NOT RECOMMENDED FOR FULL-TEXT PUBLICATION
File Name: 18a0494n.06
Case No. 17-4032
UNITED STATES COURT OF APPEALS
FOR THE SIXTH CIRCUIT
FILED
Oct 04, 2018
UNITED STATES OF AMERICA, )
DEBORAH S. HUNT, Clerk
)
Plaintiff-Appellee, )
) ON APPEAL FROM THE UNITED
v. ) STATES DISTRICT COURT FOR
) THE NORTHERN DISTRICT OF
DEMOND BAKER, ) OHIO
)
Defendant-Appellant. )
BEFORE: BATCHELDER, DONALD, and THAPAR, Circuit Judges.
THAPAR, Circuit Judge. Demond Baker appeals his sentence following his guilty plea to
a drug-conspiracy charge. We affirm.
I.
Demond Baker and his father, Emery Lee, sold drugs as part of a large drug-trafficking
conspiracy. Lee managed the operation. He would buy drugs from suppliers and then have others,
including Baker, sell or distribute those drugs, primarily heroin and cocaine. But the government
eventually discovered the scheme and brought charges against twenty codefendants, including
Baker, Lee, Lee’s girlfriend Rhonda Collins, and Lee’s principal supplier.

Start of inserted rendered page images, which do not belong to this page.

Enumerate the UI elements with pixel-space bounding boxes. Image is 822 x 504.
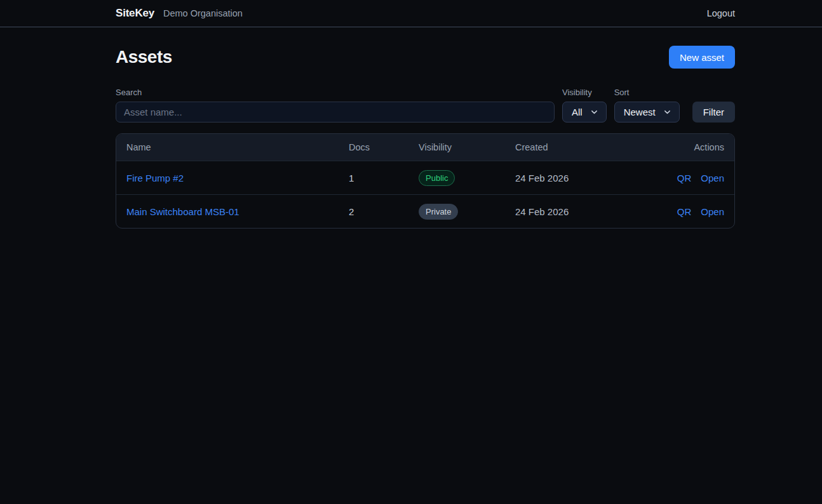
chevron-down-icon: [663, 108, 671, 116]
visibility-selected-value: All: [572, 107, 583, 117]
visibility-select[interactable]: All: [562, 102, 607, 123]
qr-link[interactable]: QR: [677, 173, 692, 183]
table-row: Main Switchboard MSB-01 2 Private 24 Feb…: [116, 195, 734, 229]
open-link[interactable]: Open: [701, 206, 724, 217]
chevron-down-icon: [590, 108, 598, 116]
qr-link[interactable]: QR: [677, 206, 692, 217]
asset-name-link[interactable]: Fire Pump #2: [126, 173, 184, 183]
visibility-badge: Public: [419, 170, 455, 186]
table-row: Fire Pump #2 1 Public 24 Feb 2026 QROpen: [116, 161, 734, 195]
created-date: 24 Feb 2026: [505, 161, 651, 195]
visibility-badge: Private: [419, 204, 458, 220]
column-header-name: Name: [116, 134, 339, 161]
page-title: Assets: [116, 47, 172, 67]
main-content: Assets New asset Search Visibility All S…: [116, 46, 735, 229]
docs-count: 2: [339, 195, 408, 229]
table-header: Name Docs Visibility Created Actions: [116, 134, 734, 161]
column-header-created: Created: [505, 134, 651, 161]
top-bar: SiteKey Demo Organisation Logout: [0, 0, 822, 27]
logout-link[interactable]: Logout: [707, 8, 735, 18]
sort-field-group: Sort Newest: [614, 88, 680, 123]
sort-select[interactable]: Newest: [614, 102, 680, 123]
organisation-name: Demo Organisation: [163, 8, 243, 18]
brand-logo: SiteKey: [116, 7, 154, 20]
sort-label: Sort: [614, 88, 680, 97]
column-header-visibility: Visibility: [408, 134, 505, 161]
docs-count: 1: [339, 161, 408, 195]
sort-selected-value: Newest: [624, 107, 656, 117]
filter-bar: Search Visibility All Sort Newest: [116, 88, 735, 123]
new-asset-button[interactable]: New asset: [669, 46, 735, 69]
column-header-actions: Actions: [651, 134, 734, 161]
search-label: Search: [116, 88, 555, 97]
visibility-label: Visibility: [562, 88, 607, 97]
filter-button[interactable]: Filter: [692, 102, 735, 123]
created-date: 24 Feb 2026: [505, 195, 651, 229]
asset-name-link[interactable]: Main Switchboard MSB-01: [126, 206, 239, 217]
column-header-docs: Docs: [339, 134, 408, 161]
visibility-field-group: Visibility All: [562, 88, 607, 123]
search-field-group: Search: [116, 88, 555, 123]
open-link[interactable]: Open: [701, 173, 724, 183]
title-row: Assets New asset: [116, 46, 735, 69]
assets-table: Name Docs Visibility Created Actions Fir…: [116, 133, 735, 229]
search-input[interactable]: [116, 102, 555, 123]
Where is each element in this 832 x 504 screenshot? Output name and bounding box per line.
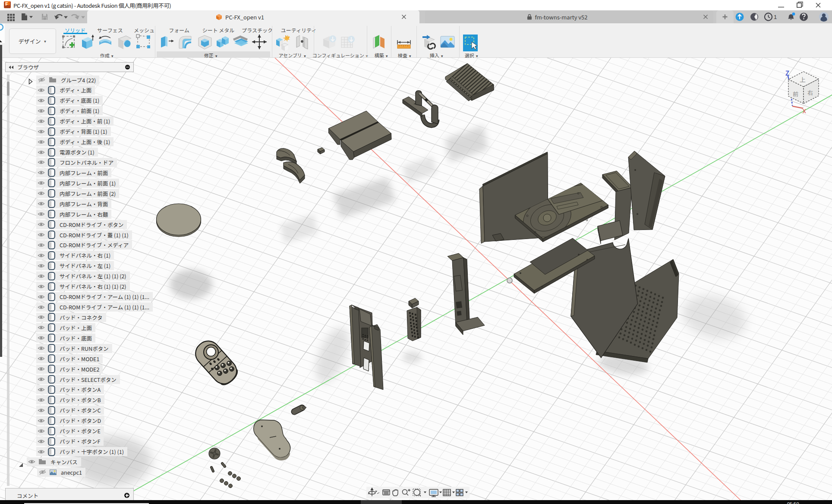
svg-text:右: 右 [807,88,813,97]
svg-text:上: 上 [800,75,806,84]
svg-text:Z: Z [785,68,789,77]
svg-text:前: 前 [793,90,798,98]
svg-text:X: X [802,107,806,115]
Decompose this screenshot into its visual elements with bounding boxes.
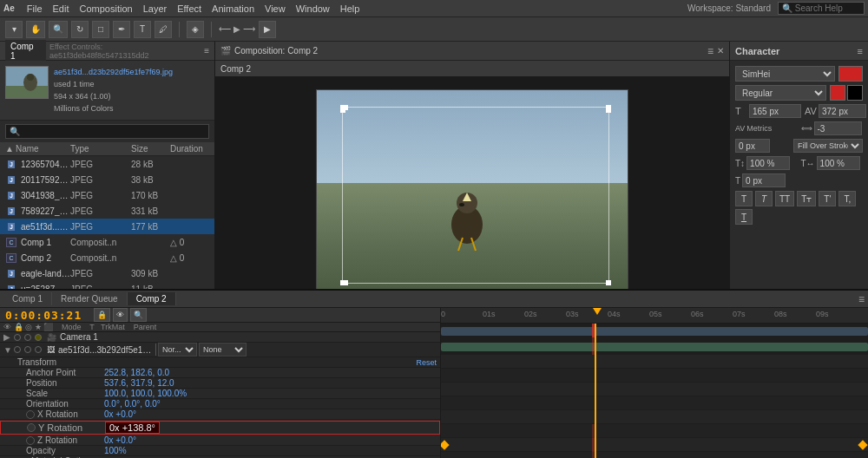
transform-reset[interactable]: Reset [416, 358, 437, 367]
orientation-row[interactable]: Orientation 0.0°, 0.0°, 0.0° [0, 399, 440, 409]
image-expand-arrow[interactable]: ▼ [3, 345, 12, 355]
panel-menu-icon[interactable]: ≡ [204, 46, 209, 56]
tool-puppet[interactable]: ◈ [187, 21, 204, 38]
style-select[interactable]: Regular [735, 85, 826, 101]
tool-select[interactable]: ▾ [5, 21, 23, 38]
style-italic-btn[interactable]: T [755, 191, 773, 206]
tab-project[interactable]: Comp 1 [5, 40, 46, 62]
list-item[interactable]: J 1236570428_afile.jpg JPEG 28 kB [0, 156, 214, 172]
image-lock-dot[interactable] [24, 346, 31, 353]
comp-panel-menu[interactable]: ≡ [707, 45, 713, 57]
tool-play[interactable]: ▶ [259, 21, 276, 38]
tool-text[interactable]: T [134, 21, 151, 38]
tool-rotate[interactable]: ↻ [71, 21, 89, 38]
yrot-keyframe-end[interactable] [858, 440, 867, 449]
tab-render-queue[interactable]: Render Queue [52, 292, 128, 305]
y-rotation-value[interactable]: 0x +138.8° [105, 422, 160, 434]
timeline-panel-menu[interactable]: ≡ [858, 293, 865, 305]
opacity-value[interactable]: 100% [104, 446, 127, 455]
font-select[interactable]: SimHei [735, 66, 835, 82]
yrot-keyframe-start[interactable] [441, 440, 450, 449]
xrot-keyframe-btn[interactable] [26, 410, 35, 419]
stroke-size-input[interactable] [735, 139, 770, 153]
list-item[interactable]: J eagle-landing.jpg JPEG 309 kB [0, 265, 214, 281]
tl-ctrl-1[interactable]: 🔒 [94, 308, 110, 322]
list-item[interactable]: J 7589227_453278195_2.jpg JPEG 331 kB [0, 203, 214, 219]
handle-br[interactable] [606, 280, 611, 285]
tool-hand[interactable]: ✋ [26, 21, 45, 38]
style-super-btn[interactable]: T' [819, 191, 836, 206]
layer-parent-select[interactable]: None [199, 343, 247, 357]
z-rotation-value[interactable]: 0x +0.0° [104, 435, 136, 445]
track-area[interactable] [441, 324, 868, 458]
image-eye-dot[interactable] [14, 346, 21, 353]
orientation-value[interactable]: 0.0°, 0.0°, 0.0° [104, 399, 161, 409]
menu-edit[interactable]: Edit [48, 2, 75, 16]
tool-pen[interactable]: ✒ [113, 21, 130, 38]
tab-comp2[interactable]: Comp 2 [128, 292, 176, 305]
yrot-keyframe-btn[interactable] [27, 423, 36, 432]
style-sub-btn[interactable]: T, [838, 191, 856, 206]
tool-brush[interactable]: 🖊 [155, 21, 172, 38]
vert-scale-input[interactable] [746, 156, 790, 170]
close-comp-panel[interactable]: ✕ [717, 46, 724, 56]
list-item-comp1[interactable]: C Comp 1 Composit..n △ 0 [0, 234, 214, 250]
camera-expand-arrow[interactable]: ▶ [3, 332, 12, 342]
scale-row-tl[interactable]: Scale 100.0, 100.0, 100.0% [0, 389, 440, 399]
list-item-comp2[interactable]: C Comp 2 Composit..n △ 0 [0, 250, 214, 265]
zrot-keyframe-btn[interactable] [26, 436, 35, 445]
z-rotation-row[interactable]: Z Rotation 0x +0.0° [0, 435, 440, 446]
x-rotation-value[interactable]: 0x +0.0° [104, 409, 136, 419]
style-bold-btn[interactable]: T [735, 191, 753, 206]
tool-rect[interactable]: □ [92, 21, 109, 38]
handle-bc[interactable] [343, 280, 348, 285]
tab-comp1[interactable]: Comp 1 [3, 292, 52, 305]
menu-view[interactable]: View [260, 2, 291, 16]
menu-animation[interactable]: Animation [207, 2, 260, 16]
image-layer-row[interactable]: ▼ 🖼 ae51f3d...3b292df5e1fe7f69.jpg Nor..… [0, 343, 440, 357]
camera-lock-dot[interactable] [24, 334, 31, 341]
tl-ctrl-3[interactable]: 🔍 [130, 308, 147, 322]
menu-file[interactable]: File [22, 2, 48, 16]
list-item[interactable]: J 20117592925945.jpg JPEG 38 kB [0, 172, 214, 187]
camera-layer-row[interactable]: ▶ 🎥 Camera 1 [0, 332, 440, 343]
stroke-type-select[interactable]: Fill Over Stroke [793, 139, 863, 153]
fill-swatch[interactable] [830, 85, 845, 101]
menu-composition[interactable]: Composition [75, 2, 138, 16]
camera-solo-dot[interactable] [35, 334, 42, 341]
project-search-input[interactable] [5, 124, 209, 139]
style-underline-btn[interactable]: T [735, 209, 753, 225]
font-size-input[interactable] [749, 104, 801, 118]
style-caps-btn[interactable]: TT [775, 191, 794, 206]
kerning-input[interactable] [819, 104, 866, 118]
tracking-input[interactable] [814, 121, 862, 135]
tool-zoom[interactable]: 🔍 [49, 21, 68, 38]
position-value[interactable]: 537.6, 317.9, 12.0 [104, 378, 174, 388]
tl-ctrl-2[interactable]: 👁 [113, 308, 128, 322]
scale-value[interactable]: 100.0, 100.0, 100.0% [104, 389, 187, 398]
x-rotation-row[interactable]: X Rotation 0x +0.0° [0, 409, 440, 420]
menu-help[interactable]: Help [335, 2, 365, 16]
image-solo-dot[interactable] [35, 346, 42, 353]
style-small-caps-btn[interactable]: Tᴛ [797, 191, 816, 206]
baseline-input[interactable] [742, 173, 786, 187]
menu-layer[interactable]: Layer [138, 2, 173, 16]
stroke-swatch[interactable] [847, 85, 863, 101]
list-item[interactable]: J 3041938_3454765151_2.jpg JPEG 170 kB [0, 187, 214, 203]
menu-effect[interactable]: Effect [172, 2, 207, 16]
list-item[interactable]: J ae51f3d...f5e1fe7f69.jpg JPEG 177 kB [0, 219, 214, 234]
menu-window[interactable]: Window [291, 2, 335, 16]
position-row[interactable]: Position 537.6, 317.9, 12.0 [0, 378, 440, 389]
search-help-input[interactable] [778, 2, 865, 15]
horiz-scale-input[interactable] [817, 156, 860, 170]
handle-rc[interactable] [606, 108, 611, 113]
fill-color-box[interactable] [838, 66, 863, 82]
camera-eye-dot[interactable] [14, 334, 21, 341]
composition-view[interactable] [215, 76, 729, 310]
layer-mode-select[interactable]: Nor... [158, 343, 197, 357]
anchor-point-value[interactable]: 252.8, 182.6, 0.0 [104, 368, 169, 377]
handle-lc[interactable] [340, 108, 345, 113]
anchor-point-row[interactable]: Anchor Point 252.8, 182.6, 0.0 [0, 368, 440, 378]
y-rotation-row[interactable]: Y Rotation 0x +138.8° [0, 421, 440, 435]
char-panel-menu[interactable]: ≡ [858, 46, 863, 56]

After seeing the weight of the evidence against him, Baker pled guilty to conspiracy to
possess with intent to distribute cocaine, cocaine base, and heroin. In his plea agreement, Baker
and the government stipulated that he was responsible for handling between 100 and 200 grams of
Case No. 17-4032, United States v. Baker
cocaine. But at his sentencing hearing, the district court questioned the accuracy of this amount.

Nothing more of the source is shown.